Sie sagen: Lassen Sie jetzt doch erst einmal die Regierung arbeiten! - Unser Problem ist doch, dass wir den Dingen nicht hinterherrennen wollen und dass wir gemerkt haben, dass wir eine eigene Struktur haben müssen, um es vernünftig zu begleiten.

(Zuruf von der SPD: Aber es geht doch nicht anders!)

- Aber in der eigenen Struktur; die wollten Sie ja selbst. - Herr Erben, Sie haben natürlich das Organigramm - Seite 34 unseres Konzepts - hochgehalten.

(Zuruf von der SPD: 249!)

Aber was Sie nicht hochgehalten haben - das steht unter anderem in dem Konzept -: Für die parlamentarische Arbeit erachtet die Fraktion DIE LINKE folgende Schritte als notwendig: Bildung eines ständigen Ausschusses öffentlicher Dienst des Landes Sachsen-Anhalt. - Das widerspricht ja nicht einer Bündelung in der Staatskanzlei.
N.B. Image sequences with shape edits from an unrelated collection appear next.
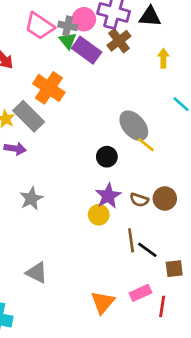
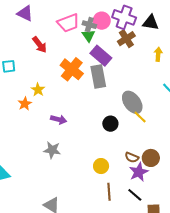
pink trapezoid: (39, 26) -> (68, 23), turned -60
purple rectangle: (87, 50) -> (101, 56), moved
gray rectangle: (29, 116) -> (98, 76), moved, turned 30
purple arrow: (15, 149) -> (59, 119), moved
purple star: (108, 196) -> (139, 172), moved
gray star: (31, 199) -> (52, 150), turned 30
brown line: (131, 240) -> (109, 192), moved

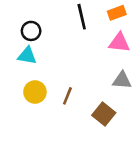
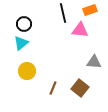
pink triangle: (119, 43) -> (80, 30), moved
cyan triangle: (27, 56) -> (21, 43), turned -49
brown line: (67, 96) -> (53, 88), moved

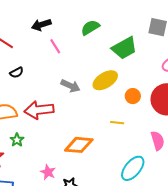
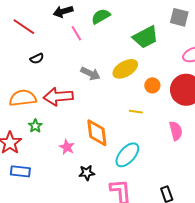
green semicircle: (90, 28) -> (101, 16), moved
orange diamond: (79, 145) -> (97, 133), turned 76
cyan ellipse: (133, 168) -> (127, 155), moved
pink star: (48, 172) -> (67, 147), moved

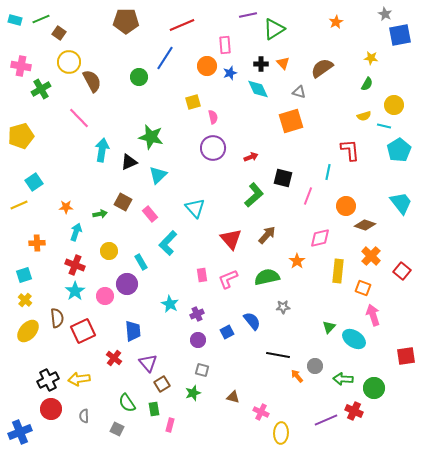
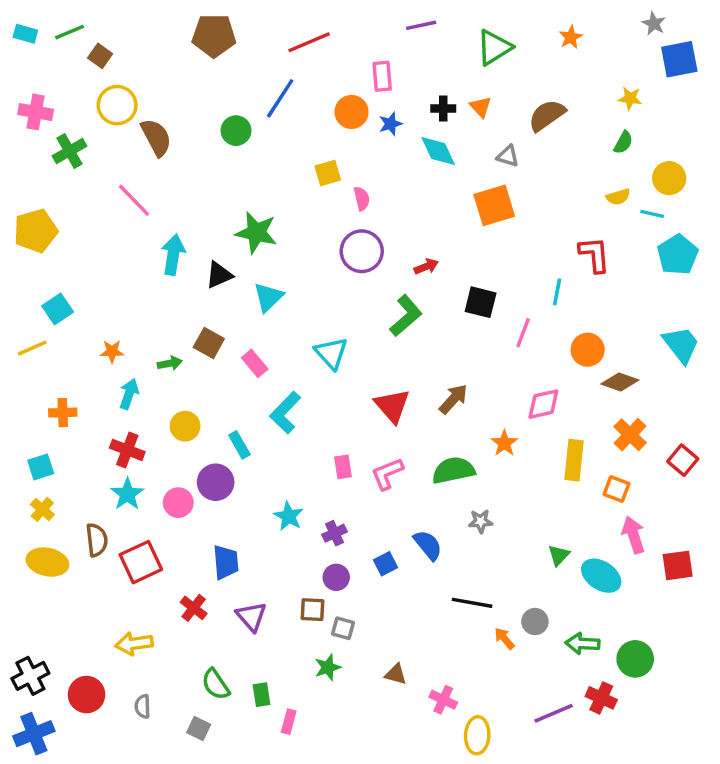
green triangle: (274, 29) -> (494, 47), moved
green L-shape: (254, 195) -> (406, 316), moved
yellow ellipse: (28, 331) -> (47, 562), turned 60
red square: (406, 356) -> (678, 565), moved
black cross: (48, 380) -> (30, 676), moved
brown square: (162, 384) -> (312, 610), moved, turned 35

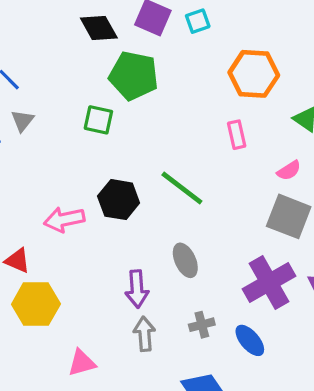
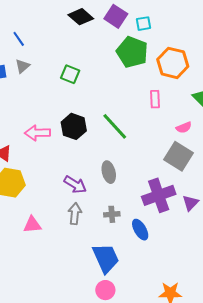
black diamond: (99, 28) -> (81, 17), turned -30
green pentagon: (134, 76) -> (132, 52), moved
purple arrow: (137, 289) -> (75, 185), turned -65

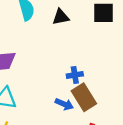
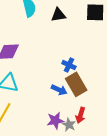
blue cross: (75, 75) -> (69, 65), turned 32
(Zustimmung bei der LINKEN - Herr Gallert, DIE LINKE: Wir sind eben diejenigen, die nach der Wahl immer noch das sagen, was sie vor der Wahl gesagt haben!)

Herr Weihrich, Ihnen muss ich sagen: Ihre Argumentation hat sich für mich nicht ganz erschlossen. Sie haben in Ihrem Diskussionsbeitrag durchaus dargestellt, dass das nicht nur eine fiskalische Angelegenheit ist, was die Entwicklung im öffentlichen Dienst und die Personalentwicklung betrifft, sondern sehr wohl sehr viele andere Aspekte berücksichtigt werden müssen. Deshalb wollten wir genau nicht diese Anbindung - abgesehen von der Arbeitsintensität - an den Finanzausschuss, weil man dann definitiv wieder fiskalisch angebunden sein wird.

Zu Herrn Barthel möchte ich jetzt weiter nichts sagen. Da kamen viele Nachfragen in diese Richtung. Wir könnten uns ja überlegen, da wir 105 sind, ob wir noch einige Ausschüsse abschaffen, um das dann hinzubekommen.

(Zustimmung bei der LINKEN)

Danke, Frau Dr. Paschke. - Wünscht eine der anderen Fraktionen, nach der neu eröffneten Debatte jetzt noch einmal das Rederecht zu nutzen? - Das ist nicht der Fall. Dann ist die Debatte abgeschlossen.

Wir kommen in das Abstimmungsverfahren zur Drs. 6/32. Es gibt, wenn ich das richtig registriert habe, keinen Antrag auf Überweisung.

(Zuruf von der CDU: Das ist richtig!)

Dann kommen wir jetzt zur Abstimmung. Wer dem Antrag in Drs. 6/32 zustimmt, den bitte ich um das Handzeichen. - Das ist die Fraktion DIE LINKE und Frau Rotzsch. Wer stimmt dagegen? - Das sind die Koalitionsfraktionen und die GRÜNEN ohne Frau Rotzsch. Wer enthält sich der Stimme? - Eine Stimmenthaltung. Dann ist der Antrag abgelehnt worden. Damit ist der Tagesordnungspunkt 14 erledigt.